For the majority of the 30 million years that baleen whales (the blue whale is one) have occupied the Earth, the mammals usually topped off at roughly 30 feet in length. It wasn’t until about 3 million years ago that the clade of whales experienced an evolutionary growth spurt, tripling in size. And scientists haven’t had any concrete idea why, Wired reports.

A study published in the journal Proceedings of the Royal Society B might help change that. Researchers examined fossil records and studied phylogenetic models (evolutionary relationships) among baleen whales, and found some evidence that climate change may have been the catalyst for turning the large animals into behemoths.

As the ice ages wore on and oceans were receiving nutrient-rich runoff, the whales encountered an increasing number of krill—the small, shrimp-like creatures that provided a food source—resulting from upwelling waters. The more they ate, the more they grew, and their bodies adapted over time.
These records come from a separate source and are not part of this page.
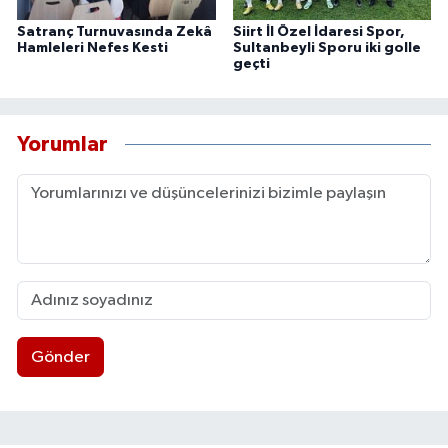
Satranç Turnuvasında Zekâ
Siirt İl Özel İdaresi Spor,
Hamleleri Nefes Kesti
Sultanbeyli Sporu iki golle
geçti
Yorumlar
Gönder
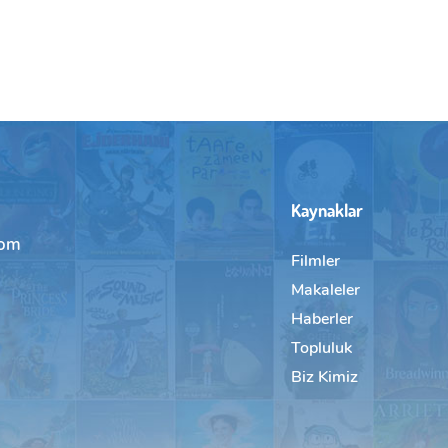
Kaynaklar
com
Filmler
Makaleler
Haberler
Topluluk
Biz Kimiz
Their mouths grew larger and their fat stores increased, helping them to fuel longer migrations to additional food-enriched areas. Today blue whales eat up to four tons of krill every day.
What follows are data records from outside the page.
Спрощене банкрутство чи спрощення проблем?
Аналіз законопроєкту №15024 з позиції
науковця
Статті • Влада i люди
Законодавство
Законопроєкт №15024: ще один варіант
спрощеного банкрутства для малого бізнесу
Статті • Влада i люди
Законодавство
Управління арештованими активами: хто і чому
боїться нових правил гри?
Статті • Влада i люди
If climate change set the ancestors of the blue whale on the path to its enormous size today, the study invites the question of what it might do to them in the future. Changes in ocean currents or temperature could alter the amount of available nutrients to whales, cutting off their food supply. With demand for whale oil in the 1900s having already dented their numbers, scientists are hoping that further shifts in their oceanic ecosystem won’t relegate them to history.